Catholic and Orthodox have been estranged since 1054, but Pope Francis and Patriarch Bartholomew are showing fresh determination to end the schism. Francis' case for unity is different to those of his predecessors, writes John Allen.
Sometimes what a pope doesn’t say can be just as important as what he does, and such was the case in Turkey last Sunday as Pope Francis laid out his vision for unity between Catholics and Orthodox Christianity.
Francis offered several motives for pursuing closer ties, yet conspicuously absent was the imperative most often cited by more conservative Catholics and Orthodox: Making a common stand against secularism, especially permissive sexual morality.
In effect, the Pope’s case rested not on the wars of culture, but on the social gospel.
The official reason for the Pontiff’s November 28-30 trip to Turkey was to meet the Ecumenical Patriarch of Constantinople, Bartholomew I, who is considered the “first among equals” of Orthodox leaders.
On Sunday, the Pontiff took part in an Orthodox liturgy at the Church of St George in the Phanar, the headquarters of the Patriarchate of Constantinople, which provided him with a platform to lay out his ecumenical vision.
Francis voiced clear support for “full communion,” meaning that Orthodox and Catholics would recognise a common set of teachings and sacraments and a common governance structure.
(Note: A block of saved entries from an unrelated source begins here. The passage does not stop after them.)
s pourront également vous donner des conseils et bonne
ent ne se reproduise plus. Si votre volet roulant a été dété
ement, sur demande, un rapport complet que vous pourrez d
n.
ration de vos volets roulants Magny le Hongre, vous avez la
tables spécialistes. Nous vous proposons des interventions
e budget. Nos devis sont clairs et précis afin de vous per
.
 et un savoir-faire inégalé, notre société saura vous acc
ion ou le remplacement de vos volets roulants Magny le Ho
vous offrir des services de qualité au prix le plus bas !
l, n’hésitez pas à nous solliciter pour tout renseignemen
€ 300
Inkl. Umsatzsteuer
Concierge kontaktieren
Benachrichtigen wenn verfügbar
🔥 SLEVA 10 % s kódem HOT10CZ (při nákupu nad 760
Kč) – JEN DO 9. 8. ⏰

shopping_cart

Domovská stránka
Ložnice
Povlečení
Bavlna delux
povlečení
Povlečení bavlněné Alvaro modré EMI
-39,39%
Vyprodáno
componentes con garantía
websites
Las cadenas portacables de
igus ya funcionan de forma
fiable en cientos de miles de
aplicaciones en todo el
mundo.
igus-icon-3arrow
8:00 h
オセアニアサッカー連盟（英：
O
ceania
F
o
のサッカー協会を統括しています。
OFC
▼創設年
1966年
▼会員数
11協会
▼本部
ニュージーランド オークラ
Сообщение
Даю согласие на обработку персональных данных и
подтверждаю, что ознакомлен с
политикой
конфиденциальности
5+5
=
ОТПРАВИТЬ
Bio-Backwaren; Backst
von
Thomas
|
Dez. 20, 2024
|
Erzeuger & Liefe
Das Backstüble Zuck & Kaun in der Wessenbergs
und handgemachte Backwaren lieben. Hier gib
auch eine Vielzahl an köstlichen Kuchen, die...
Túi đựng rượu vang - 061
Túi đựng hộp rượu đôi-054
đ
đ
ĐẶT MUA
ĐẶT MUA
In essence, they would see one another as members of a single Church.
Knowing that concerns about papal power have long been a stumbling block, Francis insisted that full communion “does not signify the submission of one to the other, or assimilation.”
He then ticked off three reasons why Orthodox and Catholics should come together: to defend the poor, to end war and heal conflicts, and to help young people to see past materialism and to embrace a “true humanism.”
“There are too many women and men who suffer from severe malnutrition, growing unemployment, the rising numbers of unemployed youth, and from increasing social exclusion,” Francis said.
“We cannot remain indifferent before the cries of our brothers and sisters,” he said. “They ask us to fight, in the light of the Gospel, the structural causes of poverty: Inequality, the shortage of dignified work and housing, and the denial of their rights as members of society and as workers.”
He was equally passionate about war. “Taking away the peace of a people, committing every act of violence — or consenting to such acts — especially when directed against the weakest and defenceless, is a profoundly grave sin against God,” he said.
Read full article: Francis rolls out ‘social gospel’ case for Catholic/Orthodox unity (Crux)
Patriarch Bartholomew: Christian martyrdom makes unity urgent (Vatican Radio)
Pope Brings Message of Interreligious Peace to Istanbul (The New York Times)
Pope Francis makes overtures to Orthodox and Muslims, but steep challenges remain (The Washington Post)
Pope Francis in Istanbul points to 'Unitatis Redintegratio' (Vatican Radio)
An Orthodox view of Pope and Patriarch's Turkish encounter (Vatican Radio)
Timothy George: Ecumenism after 50 years (First Things)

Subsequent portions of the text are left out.